I started with the “ground” plywood and painted that a base earth color with latex paint. Next was the track. After getting my track plan in place, I weathered all the track by spray painting it all with blacks and browns from cheap rattle cans.

Before I could lay down the city streets, I needed to determine the placement of my industries. These were going to be major anchors in the railroad scene, so I had to actually get some kits and at least get the final foot print pretty close. My railroad is a gritty city setting, so every building is weathered and aged to make it look like it has seen better days.

Then comes the roads. I have one major road (Third Street) near the front of the layout to set the stage and to get in some street running.

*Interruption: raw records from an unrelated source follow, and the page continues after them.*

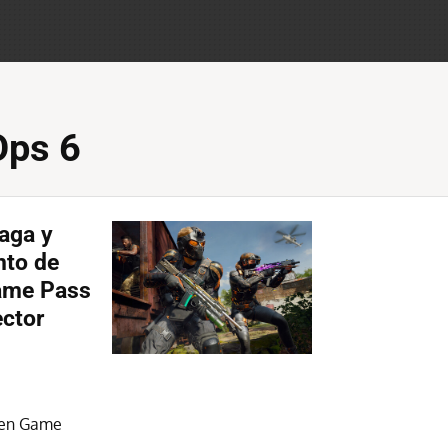
Ops 6
aga y
nto de
Game Pass
ector
6 en Game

This and Commerce Street near the back of the layout give me a chance to get in some smalltown “Main Street” type businesses and buildings. I use a combination of heavy cardstock and styrene to build the roads up to be level with the rail head.

Once the roads are down, I start adding the smaller buildings. Putting two and three story businesses near the front of the layout forces people to peer over them into the city below. By leaning into the layout, people get a sense of being part of the action. Many of my buildings are built with false backs or without window glazing at first. The objective of this layer is to merely give a feeling of space and proportion about the layout.

Once, I know where roads and buildings will be, I can start filling in the plywood base with ground cover. I’ve used Sculptamold to add some texture to the surface, and to blend in the heights of the street with the lower level. I cover this with dirt from my driveway and then ground foam from Woodland Scenics with the classic wet method.

Finally, the details are added. These include vehicles, roof vents, people and signage. In these last two steps, the railroad really starts to come to life and it feels as if you are looking a city in miniature.